En basit ifadeyle gelin bir olalım, iri olalım, diri olalım dünya 5’den büyüktür, yönetilmeyip yönetenler arasında olalım.
Birlikte binlerce yıl aynı kültürü yaşadık, hatta aynı dinin mensubuyuz. Bu din öyle bir din ki, (İslam) olanı kardeş ilan eder, Müslümanlar kardeştir der.
Gelin kardeş olalım bu Ortadoğu coğrafyasında akan kanı durduralım diyen Türkiye Cumhuriyeti Başbakanı Erdoğan’a sağlam kararlı bir duruş gösterenler kazandı, göstermeyenler ise işi zorlaştırdığı gibi kaybetti, kaybettirdi…

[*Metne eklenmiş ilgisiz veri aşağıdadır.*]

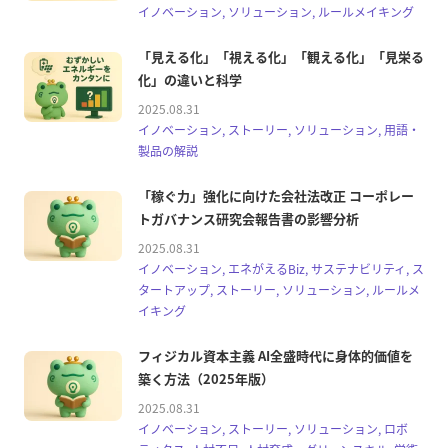
イノベーション, ソリューション, ルールメイキング
「見える化」「視える化」「観える化」「見栄る
化」の違いと科学
2025.08.31
イノベーション, ストーリー, ソリューション, 用語・
製品の解説
「稼ぐ力」強化に向けた会社法改正 コーポレー
トガバナンス研究会報告書の影響分析
2025.08.31
イノベーション, エネがえるBiz, サステナビリティ, ス
タートアップ, ストーリー, ソリューション, ルールメ
イキング
フィジカル資本主義 AI全盛時代に身体的価値を
築く方法（2025年版）
2025.08.31
イノベーション, ストーリー, ソリューション, ロボ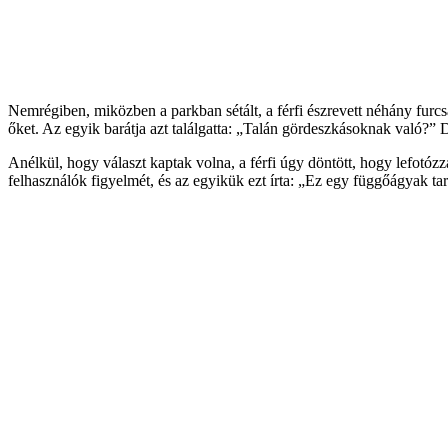
Nemrégiben, miközben a parkban sétált, a férfi észrevett néhány furc
őket. Az egyik barátja azt találgatta: „Talán gördeszkásoknak való?” D
Anélkül, hogy választ kaptak volna, a férfi úgy döntött, hogy lefotózz
felhasználók figyelmét, és az egyikük ezt írta: „Ez egy függőágyak ta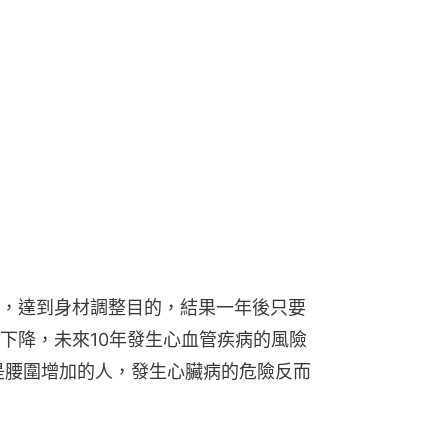
，達到身材調整目的，結果一年後只要
下降，未來10年發生心血管疾病的風險
是腰圍增加的人，發生心臟病的危險反而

Haçlı, bir birlik kurmuş adı da AB ve dilleri, dinleri, fikirleri, kültürleri farklı olmasına rağmen parada birlik, ambargolarda birlik, ticarette birlik, savaşta ve barışta birlik, ekonomide ve siyasette birlik hatta neredeyse anayasalarında birlik olup dünyayı sömürüp ABD ve İngiltere başta olmak üzere Ortadoğu’da savaşların sürmesini sağlayıp gözlerini diktikleri yeraltı ve yer üstü madenlerini sömürmek için her ülkede yıllarca süren iç savaş veya kardeş gibi yaşaması gereken iki ülkeyi birbirine düşürüp izlerken, ezilen, ölen milyonlarca insanı ve inanan insanı ayrıca suçlayıp İslam dini bu işte, İslam demek terör demek sloganını dünyada kabul ettirirken bu coğrafyanın yöneticileri kafaları kumda ne olup bittiğini anlayamıyorlar.

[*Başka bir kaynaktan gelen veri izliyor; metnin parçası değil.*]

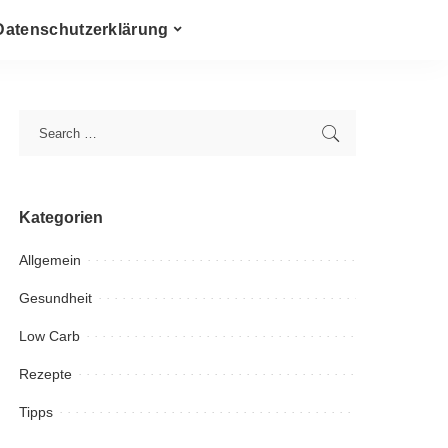
Datenschutzerklärung
Kategorien
Allgemein
Gesundheit
Low Carb
Rezepte
Tipps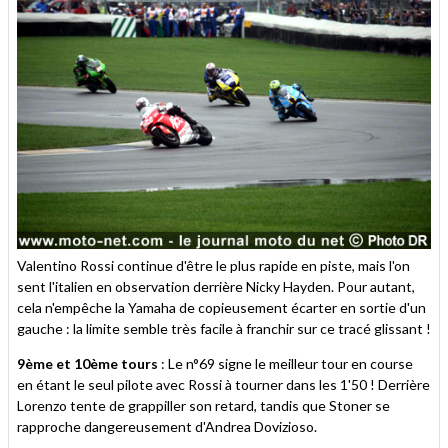
Valentino Rossi continue d'être le plus rapide en piste, mais l'on
sent l'italien en observation derrière Nicky Hayden. Pour autant,
cela n'empêche la Yamaha de copieusement écarter en sortie d'un
gauche : la limite semble très facile à franchir sur ce tracé glissant !
9ème et 10ème tours
: Le n°69 signe le meilleur tour en course
en étant le seul pilote avec Rossi à tourner dans les 1'50 ! Derrière
Lorenzo tente de grappiller son retard, tandis que Stoner se
rapproche dangereusement d'Andrea Dovizioso.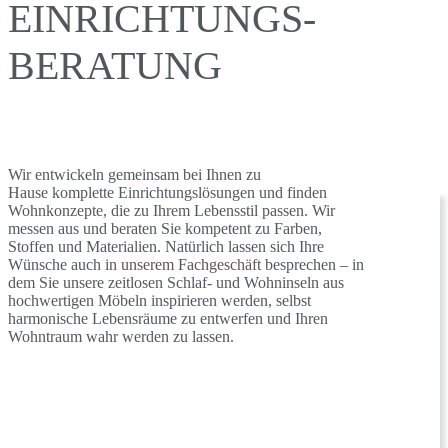
EINRICHTUNGS­
BERATUNG
Wir entwickeln gemeinsam
bei Ihnen zu
Hause
komplette Einrichtungslösungen und finden
Wohnkonzepte, die zu Ihrem Lebensstil passen. Wir
messen aus und beraten Sie kompetent zu Farben,
Stoffen und Materialien. Natürlich lassen sich Ihre
Wünsche auch
in unserem Fachgeschäft
besprechen – in
dem Sie unsere zeitlosen Schlaf- und Wohninseln aus
hochwertigen Möbeln inspirieren werden, selbst
harmonische Lebensräume zu entwerfen und Ihren
Wohntraum wahr werden zu lassen.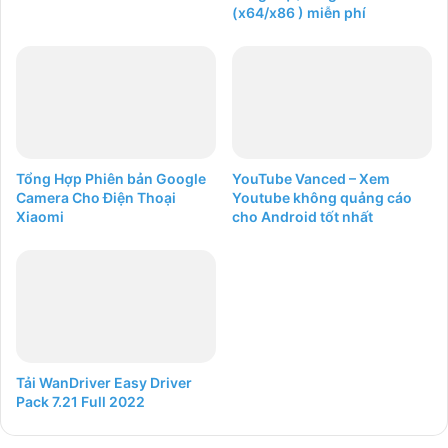
(x64/x86 ) miễn phí
Tổng Hợp Phiên bản Google
YouTube Vanced – Xem
Camera Cho Điện Thoại
Youtube không quảng cáo
Xiaomi
cho Android tốt nhất
Tải WanDriver Easy Driver
Pack 7.21 Full 2022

Çok açık ve net konuşan Recep Tayyip Erdoğan, bürokrasi ve siyasi dilden uzak bir dil ile biz kardeşiz, bu tuzakları kıralım, bir olalım çağrıları neden duymamazlıktan gelinir anlamakta güçlük yaşayanlar kaderlerini bu devletlerin çizmesine vesile oluyor. Milletinin de ölümüne, fakirleşmesine, boyunduruk altında yaşamasına, Kan ve göz yaşının sürekli akmasına sebep oluyorlar.
Ah Esed ah! Erdoğan Cumhurbaşkanı olunca seni, eşini ve bakanlarını Türkiye’de ağırlayıp Kürt vatandaşlarını tanı, onlara kimlik ver onları diğer vatandaşların gibi gör. Bizim ülkemizde Kürt ve Türk meselesi haklar eşit olduğu halde yarım asırdır bu mücadele yüzünden ciddi sıkıntılar çektik.

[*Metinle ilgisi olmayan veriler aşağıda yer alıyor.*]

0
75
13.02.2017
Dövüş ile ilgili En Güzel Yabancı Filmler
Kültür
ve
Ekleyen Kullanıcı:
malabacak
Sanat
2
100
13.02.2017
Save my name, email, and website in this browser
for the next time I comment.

Asıl neden bahse konu ülkelerin bunu bir mesele haline getirmek için sürekli efor sarf etmesi ve yalan yanlış bilgi pompalamalarından dolayı akan kan hiç durmadı ve akmaya devam ediyor.
Saddam döneminden tecrübemiz var. Kürt peşmergeler sınırımıza nasıl dolduysa ve Irak bunu yıllar sonra bedelini çeşitli şekillerde ödediyse bu sizinde Kürt halkına tutumunuz hem ülkenizi hem ülkemizi dolayısıyla bu coğrafyayı zor durumda bırakacak şeklindeki mesajı nasıl anlamadın Esed…
İşte sonuç koca bir ülke yıllardır savaşta ve kan göz yaşı kadermiş gibi yaşanmakta.
Bu bölgede bu kanın sürekli akması için kendi ülkesinde, köprü altlarında evsizler açlıktan ölürken bir lokma ekmek vermeyen ABD, Irak merkezine PKK, PYD, YPG gibi örgütlere binlerce Tır dolusu silah ve binlerce uçak dolusu bu silahlarda kullanılacak mühimmatı ücretsiz veriyorsa bunu anlamamak için ne olmak gerek.
Bu kararı siz okuyucularıma bırakıyor, bir başka sayıda bir başka köşe yazısında görüşmek dileğiyle.